Striking a bargain with Reynolds to spend the night with both men in return for her husband’s safe release, Elizabeth doesn’t count on the response she has to Charles’ nearness. He swears he still loves her, asking for a charade of seduction to save her honor. Elizabeth agrees but can’t hide her own desire and soon their pretended lust becomes all too real. Or has it? Before his commander, Charles becomes the callous seducer. In private, he’s the protective lover she once knew. Elizabeth has been charged by her husband to poison both Charles and his commander. She goes to an arranged meeting bearing the vial containing the fatal dose, but will she use it on Charles and Reynolds, or on herself? Can she free her husband though it would mean losing forever the man she really loves, or will she once more try to fight for the chance for happiness?

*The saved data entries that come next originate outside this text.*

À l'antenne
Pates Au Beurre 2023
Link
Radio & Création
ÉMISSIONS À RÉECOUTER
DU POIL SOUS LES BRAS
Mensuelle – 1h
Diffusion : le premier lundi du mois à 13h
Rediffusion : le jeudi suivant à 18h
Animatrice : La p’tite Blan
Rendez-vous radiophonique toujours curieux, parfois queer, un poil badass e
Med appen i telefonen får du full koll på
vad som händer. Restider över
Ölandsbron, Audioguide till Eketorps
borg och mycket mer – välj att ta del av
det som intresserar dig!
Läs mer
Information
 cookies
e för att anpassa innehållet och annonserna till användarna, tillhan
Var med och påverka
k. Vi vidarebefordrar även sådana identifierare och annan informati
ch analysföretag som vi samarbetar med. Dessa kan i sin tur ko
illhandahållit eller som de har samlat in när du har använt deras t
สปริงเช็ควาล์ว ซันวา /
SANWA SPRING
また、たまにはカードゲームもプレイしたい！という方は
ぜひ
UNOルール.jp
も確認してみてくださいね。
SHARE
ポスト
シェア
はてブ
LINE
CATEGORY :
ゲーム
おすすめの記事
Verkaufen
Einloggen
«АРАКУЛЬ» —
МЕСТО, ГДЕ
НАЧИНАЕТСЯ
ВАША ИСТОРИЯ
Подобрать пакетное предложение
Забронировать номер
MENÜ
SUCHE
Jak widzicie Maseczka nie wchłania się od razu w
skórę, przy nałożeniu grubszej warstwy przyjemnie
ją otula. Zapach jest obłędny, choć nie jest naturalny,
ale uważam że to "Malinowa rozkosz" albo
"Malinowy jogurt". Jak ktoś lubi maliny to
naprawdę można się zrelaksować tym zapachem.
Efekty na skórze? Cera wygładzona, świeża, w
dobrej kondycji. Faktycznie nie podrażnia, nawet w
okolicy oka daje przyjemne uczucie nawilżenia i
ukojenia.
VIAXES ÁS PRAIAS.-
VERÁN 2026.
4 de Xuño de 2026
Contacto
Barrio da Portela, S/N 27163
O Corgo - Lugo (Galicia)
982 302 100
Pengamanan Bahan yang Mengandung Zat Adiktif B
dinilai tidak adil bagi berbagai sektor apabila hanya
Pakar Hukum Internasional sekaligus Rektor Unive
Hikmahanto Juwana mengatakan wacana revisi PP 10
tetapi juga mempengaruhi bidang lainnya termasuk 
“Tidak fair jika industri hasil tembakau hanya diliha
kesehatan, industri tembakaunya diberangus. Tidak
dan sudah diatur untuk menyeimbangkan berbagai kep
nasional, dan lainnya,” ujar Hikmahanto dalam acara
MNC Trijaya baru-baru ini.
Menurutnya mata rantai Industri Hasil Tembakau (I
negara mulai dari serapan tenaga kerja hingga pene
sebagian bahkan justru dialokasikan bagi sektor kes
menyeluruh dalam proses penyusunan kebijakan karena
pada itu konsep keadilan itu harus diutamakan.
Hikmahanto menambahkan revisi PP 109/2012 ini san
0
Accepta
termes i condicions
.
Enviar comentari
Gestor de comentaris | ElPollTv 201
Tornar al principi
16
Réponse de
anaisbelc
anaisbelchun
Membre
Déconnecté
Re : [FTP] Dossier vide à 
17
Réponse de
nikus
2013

Beverley Oakley has created in The Cavalier a short but intriguing historical piece, giving a great deal of insight into the war in which the Cavaliers and the Puritans participated. Even for such a limited length, the characters are well-delineated, and their aims and desires equally explained. Elizabeth is torn between wanting to believe Charles and keep her original assessment of him intact in spite of how she sees him now conducting himself.
Charles has to redefine his ideas of why Elizabeth jilted him in light of what he was told and what he now learns. The contrasts between the beliefs of the Cavaliers and the Puritans and the war they fought is defined and explained, and Elizabeth’s dilemma in meeting again her lost love, of whether to believe him or accept the public face he shows of the callous libertine is well set up. I’d definitely like to read a longer work by this author.